## Records
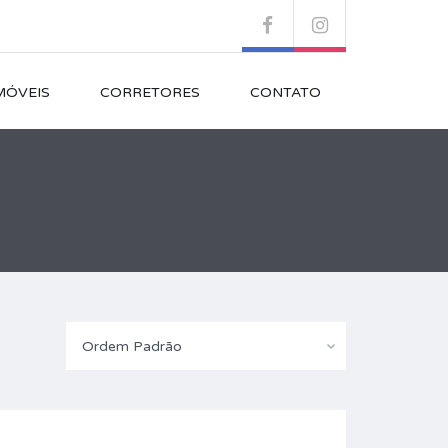
MÓVEIS
CORRETORES
CONTATO
Ordem Padrão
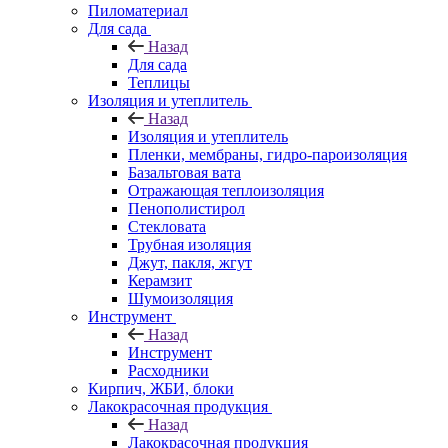
Пиломатериал
Для сада
Назад
Для сада
Теплицы
Изоляция и утеплитель
Назад
Изоляция и утеплитель
Пленки, мембраны, гидро-пароизоляция
Базальтовая вата
Отражающая теплоизоляция
Пенополистирол
Стекловата
Трубная изоляция
Джут, пакля, жгут
Керамзит
Шумоизоляция
Инструмент
Назад
Инструмент
Расходники
Кирпич, ЖБИ, блоки
Лакокрасочная продукция
Назад
Лакокрасочная продукция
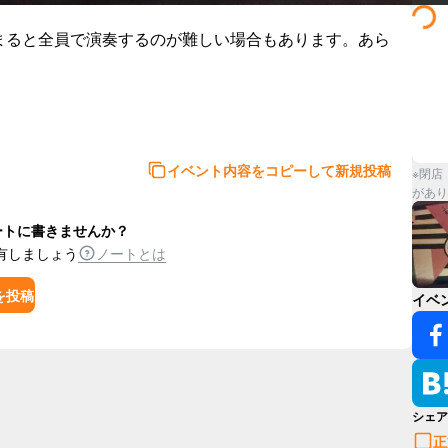
まると全員で演奏するのが難しい場合もあります。あら
イベント内容をコピーして新規投稿
※閉店
があり
ートに書きませんか？
有しましょう
ノートとは
を投稿
イベ
シェア
正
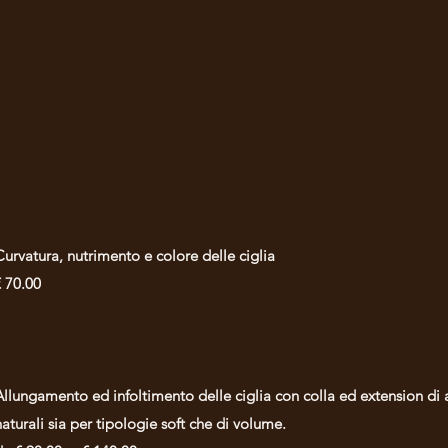
Curvatura, nutrimento e colore delle ciglia
€ 70.00
Allungamento ed infoltimento delle ciglia con colla ed extension di alt
naturali sia per tipologie soft che di volume.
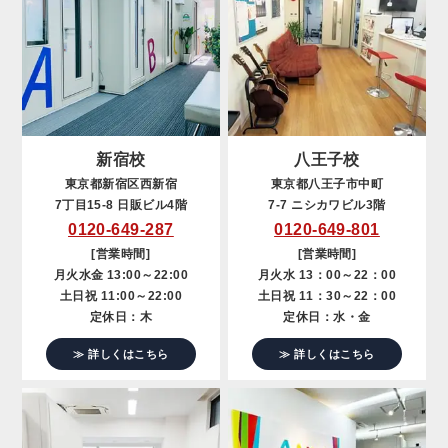
新宿校
八王子校
東京都新宿区西新宿
東京都八王子市中町
7丁目15-8 日販ビル4階
7-7 ニシカワビル3階
0120-649-287
0120-649-801
[営業時間]
[営業時間]
月火水金 13:00～22:00
月火水 13：00～22：00
土日祝 11:00～22:00
土日祝 11：30～22：00
定休日：木
定休日：水・金
≫ 詳しくはこちら
≫ 詳しくはこちら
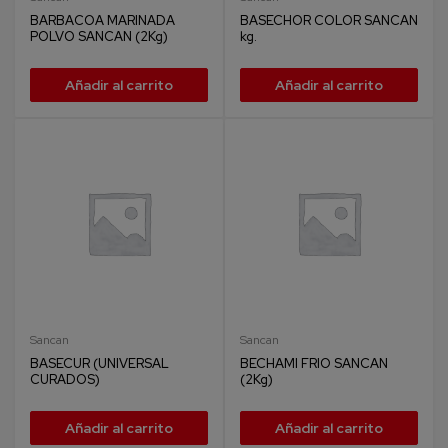
BARBACOA MARINADA
BASECHOR COLOR SANCAN
POLVO SANCAN (2Kg)
kg.
Añadir al carrito
Añadir al carrito
Sancan
Sancan
BASECUR (UNIVERSAL
BECHAMI FRIO SANCAN
CURADOS)
(2Kg)
Añadir al carrito
Añadir al carrito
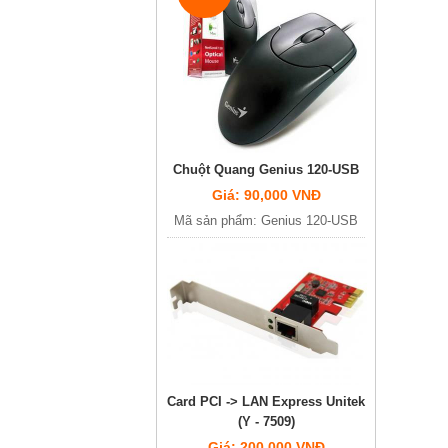
Chuột Quang Genius 120-USB
Giá: 90,000 VNĐ
Mã sản phẩm: Genius 120-USB
Card PCI -> LAN Express Unitek
(Y - 7509)
Giá: 200,000 VNĐ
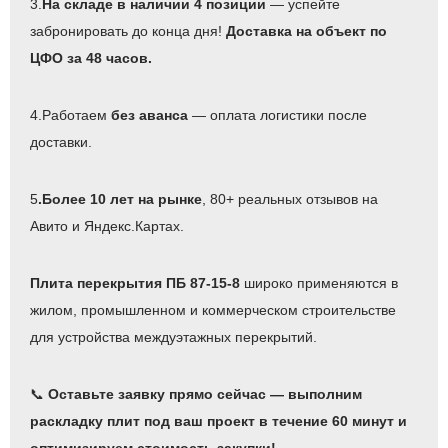
3.
На складе в наличии 4 позиции
— успейте
забронировать до конца дня!
Доставка на объект по
ЦФО за 48 часов.
4.Работаем
без аванса
— оплата логистики после
доставки.
5
.Более 10 лет на рынке
, 80+ реальных отзывов на
Авито и Яндекс.Картах.
Плита перекрытия ПБ 87-15-8
широко применяются в
жилом, промышленном и коммерческом строительстве
для устройства междуэтажных перекрытий.
📞
Оставьте заявку прямо сейчас — выполним
раскладку плит под ваш проект в течение 60 минут и
оптимизируем стоимость закупки!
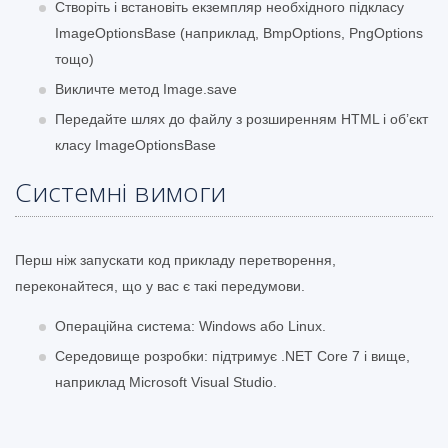
Створіть і встановіть екземпляр необхідного підкласу
ImageOptionsBase (наприклад, BmpOptions, PngOptions
тощо)
Викличте метод Image.save
Передайте шлях до файлу з розширенням HTML і об’єкт
класу ImageOptionsBase
Системні вимоги
Перш ніж запускати код прикладу перетворення,
переконайтеся, що у вас є такі передумови.
Операційна система: Windows або Linux.
Середовище розробки: підтримує .NET Core 7 і вище,
наприклад Microsoft Visual Studio.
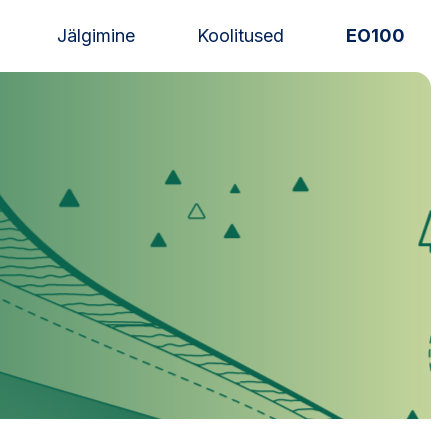
Jälgimine
Koolitused
EO100
Uudised
Alustajale
Orienteerujale
Eesti Orienteerumine 100!
Toetamine
Telli litsents!
Noored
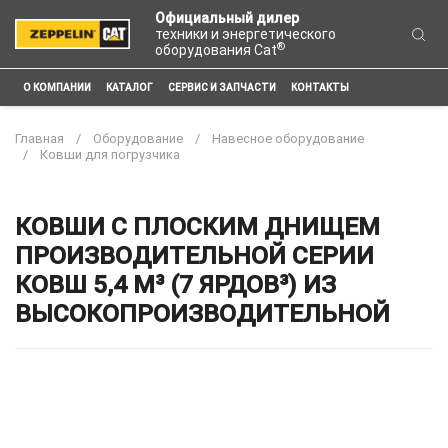
Официальный дилер
техники и энергетического
®
оборудования Cat
О КОМПАНИИ
КАТАЛОГ
СЕРВИС И ЗАПЧАСТИ
КОНТАКТЫ
Главная
Оборудование
Навесное оборудование
Ковши для погрузчика
КОВШИ С ПЛОСКИМ ДНИЩЕМ
ПРОИЗВОДИТЕЛЬНОЙ СЕРИИ
КОВШ 5,4 М³ (7 ЯРДОВ³) ИЗ
ВЫСОКОПРОИЗВОДИТЕЛЬНОЙ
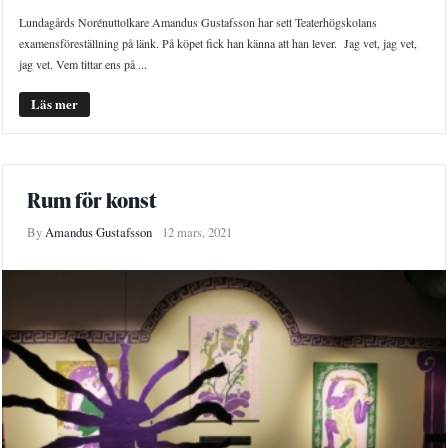
Lundagårds Norénuttolkare Amandus Gustafsson har sett Teaterhögskolans
examensföreställning på länk. På köpet fick han känna att han lever. Jag vet, jag vet,
jag vet. Vem tittar ens på ...
Läs mer
Rum för konst
By
Amandus Gustafsson
12 mars, 2021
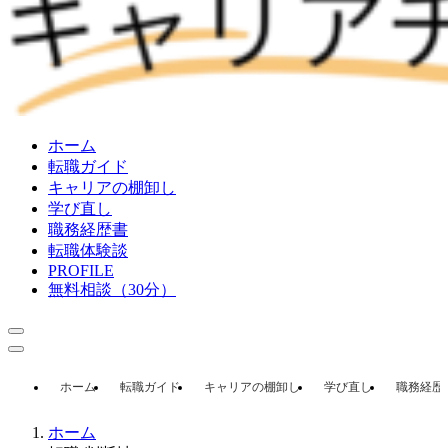
ホーム
転職ガイド
キャリアの棚卸し
学び直し
職務経歴書
転職体験談
PROFILE
無料相談（30分）
ホーム
転職ガイド
キャリアの棚卸し
学び直し
職務経歴
ホーム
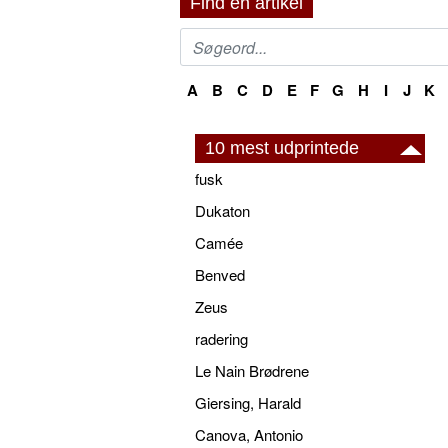
Find en artikel
A
B
C
D
E
F
G
H
I
J
K
10 mest udprintede
fusk
Dukaton
Camée
Benved
Zeus
radering
Le Nain Brødrene
Giersing, Harald
Canova, Antonio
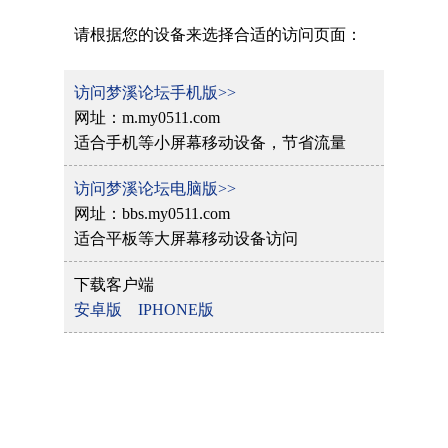
请根据您的设备来选择合适的访问页面：
访问梦溪论坛手机版>>
网址：m.my0511.com
适合手机等小屏幕移动设备，节省流量
访问梦溪论坛电脑版>>
网址：bbs.my0511.com
适合平板等大屏幕移动设备访问
下载客户端
安卓版
IPHONE版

## Your goal
This exercise asks for the data above to be given again exactly, without pictures.

## Reply
MÓVEIS
CORRETORES
CONTATO
Ordem Padrão
Пиломатериал
Для сада
Назад
Для сада
Теплицы
Изоляция и утеплитель
Назад
Изоляция и утеплитель
Пленки, мембраны, гидро-пароизоляция
Базальтовая вата
Отражающая теплоизоляция
Пенополистирол
Стекловата
Трубная изоляция
Джут, пакля, жгут
Керамзит
Шумоизоляция
Инструмент
Назад
Инструмент
Расходники
Кирпич, ЖБИ, блоки
Лакокрасочная продукция
Назад
Лакокрасочная продукция
まると全員で演奏するのが難しい場合もあります。あら
イベント内容をコピーして新規投稿
※閉店
があり
ートに書きませんか？
有しましょう
ノートとは
を投稿
イベ
シェア
正
Curvatura, nutrimento e colore delle ciglia
€ 70.00
Allungamento ed infoltimento delle ciglia con colla ed extension di alt
naturali sia per tipologie soft che di volume.
新宿校
八王子校
東京都新宿区西新宿
東京都八王子市中町
7丁目15-8 日販ビル4階
7-7 ニシカワビル3階
0120-649-287
0120-649-801
[営業時間]
[営業時間]
月火水金 13:00～22:00
月火水 13：00～22：00
土日祝 11:00～22:00
土日祝 11：30～22：00
定休日：木
定休日：水・金
≫ 詳しくはこちら
≫ 詳しくはこちら
BARBACOA MARINADA
BASECHOR COLOR SANCAN
POLVO SANCAN (2Kg)
kg.
Añadir al carrito
Añadir al carrito
Sancan
Sancan
BASECUR (UNIVERSAL
BECHAMI FRIO SANCAN
CURADOS)
(2Kg)
Añadir al carrito
Añadir al carrito
Chuột Quang Genius 120-USB
Giá: 90,000 VNĐ
Mã sản phẩm: Genius 120-USB
Card PCI -> LAN Express Unitek
(Y - 7509)
Giá: 200,000 VNĐ
3.
На складе в наличии 4 позиции
— успейте
забронировать до конца дня!
Доставка на объект по
ЦФО за 48 часов.
4.Работаем
без аванса
— оплата логистики после
доставки.
5
.Более 10 лет на рынке
, 80+ реальных отзывов на
Авито и Яндекс.Картах.
Плита перекрытия ПБ 87-15-8
широко применяются в
жилом, промышленном и коммерческом строительстве
для устройства междуэтажных перекрытий.
📞
Оставьте заявку прямо сейчас — выполним
раскладку плит под ваш проект в течение 60 минут и
оптимизируем стоимость закупки!
Створіть і встановіть екземпляр необхідного підкласу
ImageOptionsBase (наприклад, BmpOptions, PngOptions
тощо)
Викличте метод Image.save
Передайте шлях до файлу з розширенням HTML і об’єкт
класу ImageOptionsBase
Системні вимоги
Перш ніж запускати код прикладу перетворення,
переконайтеся, що у вас є такі передумови.
Операційна система: Windows або Linux.
Середовище розробки: підтримує .NET Core 7 і вище,
наприклад Microsoft Visual Studio.
Jälgimine
Koolitused
EO100
Uudised
Alustajale
Orienteerujale
Eesti Orienteerumine 100!
Toetamine
Telli litsents!
Noored
Официальный дилер
техники и энергетического
®
оборудования Cat
О КОМПАНИИ
КАТАЛОГ
СЕРВИС И ЗАПЧАСТИ
КОНТАКТЫ
Главная
Оборудование
Навесное оборудование
Ковши для погрузчика
КОВШИ С ПЛОСКИМ ДНИЩЕМ
ПРОИЗВОДИТЕЛЬНОЙ СЕРИИ
КОВШ 5,4 М³ (7 ЯРДОВ³) ИЗ
ВЫСОКОПРОИЗВОДИТЕЛЬНОЙ
Lundagårds Norénuttolkare Amandus Gustafsson har sett Teaterhögskolans
examensföreställning på länk. På köpet fick han känna att han lever. Jag vet, jag vet,
jag vet. Vem tittar ens på ...
Läs mer
Rum för konst
By
Amandus Gustafsson
12 mars, 2021
ホーム
転職ガイド
キャリアの棚卸し
学び直し
職務経歴書
転職体験談
PROFILE
無料相談（30分）
ホーム
転職ガイド
キャリアの棚卸し
学び直し
職務経歴
ホーム
Find en artikel
A
B
C
D
E
F
G
H
I
J
K
10 mest udprintede
fusk
Dukaton
Camée
Benved
Zeus
radering
Le Nain Brødrene
Giersing, Harald
Canova, Antonio
请根据您的设备来选择合适的访问页面：
访问梦溪论坛手机版>>
网址：m.my0511.com
适合手机等小屏幕移动设备，节省流量
访问梦溪论坛电脑版>>
网址：bbs.my0511.com
适合平板等大屏幕移动设备访问
下载客户端
安卓版
IPHONE版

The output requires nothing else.